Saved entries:

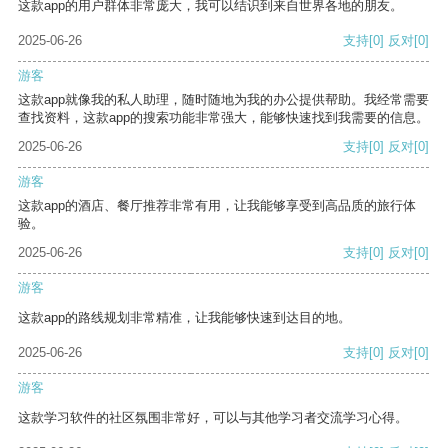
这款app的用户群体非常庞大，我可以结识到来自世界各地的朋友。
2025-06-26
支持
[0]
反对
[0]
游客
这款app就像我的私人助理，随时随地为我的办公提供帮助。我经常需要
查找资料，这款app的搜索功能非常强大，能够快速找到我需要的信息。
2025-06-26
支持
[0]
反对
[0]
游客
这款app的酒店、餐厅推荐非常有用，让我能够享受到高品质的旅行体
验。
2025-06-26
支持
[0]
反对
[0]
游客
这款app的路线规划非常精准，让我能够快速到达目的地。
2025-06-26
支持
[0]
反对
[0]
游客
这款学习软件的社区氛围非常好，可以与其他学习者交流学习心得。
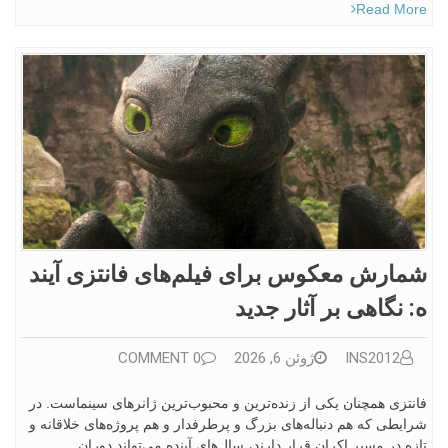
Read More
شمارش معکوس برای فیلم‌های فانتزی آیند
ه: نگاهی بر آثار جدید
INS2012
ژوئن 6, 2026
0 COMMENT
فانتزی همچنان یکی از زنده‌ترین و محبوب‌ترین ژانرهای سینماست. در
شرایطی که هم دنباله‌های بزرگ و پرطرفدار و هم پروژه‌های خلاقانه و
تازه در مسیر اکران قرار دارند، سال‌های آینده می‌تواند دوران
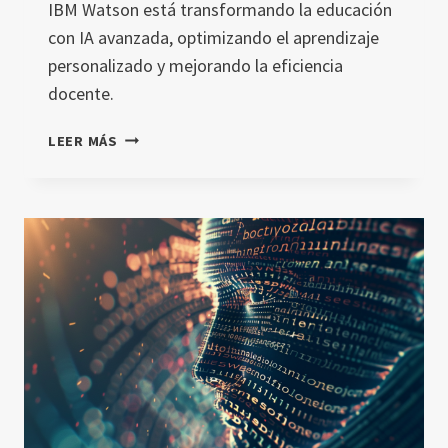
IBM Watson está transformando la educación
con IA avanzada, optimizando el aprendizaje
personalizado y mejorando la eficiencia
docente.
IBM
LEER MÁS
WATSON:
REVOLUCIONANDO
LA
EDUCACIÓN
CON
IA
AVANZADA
...
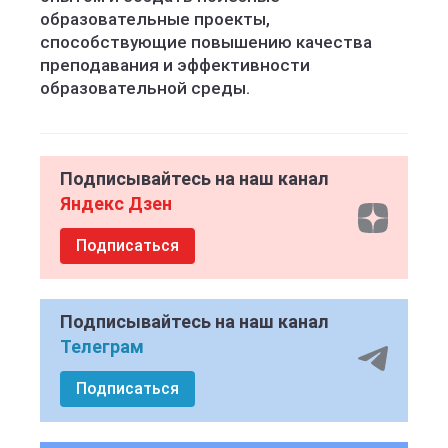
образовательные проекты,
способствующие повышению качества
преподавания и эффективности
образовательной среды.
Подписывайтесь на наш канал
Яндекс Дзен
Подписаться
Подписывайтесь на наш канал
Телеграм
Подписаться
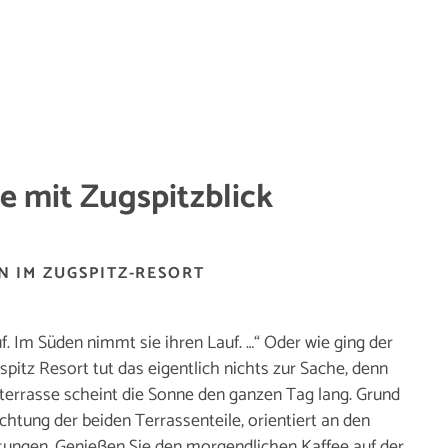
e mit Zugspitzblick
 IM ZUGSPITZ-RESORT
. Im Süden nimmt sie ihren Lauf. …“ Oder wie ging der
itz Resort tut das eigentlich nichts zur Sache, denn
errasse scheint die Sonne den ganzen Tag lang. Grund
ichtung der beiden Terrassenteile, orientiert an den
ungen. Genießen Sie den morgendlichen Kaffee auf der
--
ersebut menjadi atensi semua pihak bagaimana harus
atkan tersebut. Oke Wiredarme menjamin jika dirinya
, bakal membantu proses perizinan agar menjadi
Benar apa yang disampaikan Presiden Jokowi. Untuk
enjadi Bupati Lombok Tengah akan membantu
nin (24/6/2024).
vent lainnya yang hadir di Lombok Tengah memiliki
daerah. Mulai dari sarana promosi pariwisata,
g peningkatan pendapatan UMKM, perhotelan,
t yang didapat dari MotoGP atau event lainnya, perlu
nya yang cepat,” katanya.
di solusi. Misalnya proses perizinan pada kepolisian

- EXERCISE GOAL: Send back an exact copy of only the lines from the line with "t yang didapat" up to and including the line with "di solusi. Misalnya" in the data above.

- WORKED SOLUTION:
t yang didapat dari MotoGP atau event lainnya, perlu
nya yang cepat,” katanya.
di solusi. Misalnya proses perizinan pada kepolisian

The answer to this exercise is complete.